Embora o exame de PSA (antígeno prostático específico) e o exame de toque retal sejam métodos iniciais para avaliar a saúde da próstata, a biópsia é necessária quando há suspeita de anormalidades. A precisão desse procedimento é vital para garantir que qualquer presença de câncer seja detectada em estágios iniciais, aumentando as chances de tratamento bem-sucedido e cura.
Quando é indicada a biópsia de próstata?
A biópsia de próstata é indicada quando existe suspeita de câncer de próstata, geralmente identificada por alterações no PSA, no toque retal ou na ressonância magnética multiparamétrica da próstata (RNM-mp). Homens com PSA elevado, aumento progressivo dos níveis de PSA ao longo do tempo, densidade de PSA aumentada ou lesões suspeitas na ressonância costumam apresentar indicação formal para investigação histológica.
Uma das principais razões para a realização da biópsia é a elevação do PSA. Trata-se de uma proteína produzida pela próstata e encontrada na corrente sanguínea. Embora níveis elevados possam estar relacionados a condições benignas, como hiperplasia prostática benigna ou prostatite, também podem indicar a presença de câncer de próstata, tornando necessária uma avaliação mais aprofundada.
Outra indicação importante é a presença de alterações ao toque retal. Durante o exame, o urologista pode identificar nódulos, áreas endurecidas, irregularidades ou assimetrias na glândula prostática. Esses achados aumentam a suspeita de câncer e frequentemente justificam a realização da biópsia, mesmo em pacientes com PSA dentro da faixa considerada normal.
A ressonância magnética multiparamétrica da próstata (RNM-mp) tornou-se um dos exames mais importantes na investigação do câncer de próstata. Seus achados são classificados pelo sistema PI-RADS, que varia de 1 a 5 e estima a probabilidade de um câncer clinicamente significativo estar presente. Lesões PI-RADS 1 e 2 apresentam baixa probabilidade de malignidade e geralmente não necessitam de biópsia. Já as lesões PI-RADS 4 e 5 possuem alta suspeita de câncer e apresentam indicação formal para biópsia. As lesões PI-RADS 3 são consideradas indeterminadas e devem ser avaliadas em conjunto com outros fatores, como PSA, densidade do PSA, idade, histórico familiar e resultados de exames prévios.

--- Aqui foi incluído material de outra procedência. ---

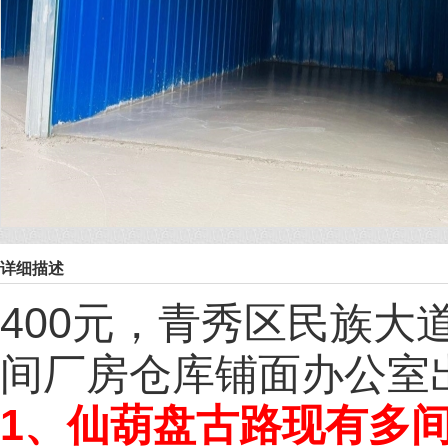
详细描述
400元，青秀区民族大道
间厂房仓库铺面办公室
1、仙葫盘古路现有多间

A indicação da biópsia de próstata deve ser individualizada para cada paciente, levando em consideração fatores como idade, histórico clínico, histórico familiar de câncer de próstata, níveis de PSA, achados da ressonância magnética multiparamétrica e resultado do toque retal. A decisão não é baseada em um único exame isoladamente, mas na avaliação conjunta de todas as informações disponíveis pelo urologista.
É importante destacar que um exame normal não exclui completamente a necessidade de biópsia. Um paciente pode apresentar PSA dentro da normalidade e ter alterações suspeitas ao toque retal ou na ressonância magnética. Da mesma forma, uma ressonância sem lesões suspeitas não descarta totalmente a presença de câncer de próstata quando existem alterações significativas no PSA ou no exame físico.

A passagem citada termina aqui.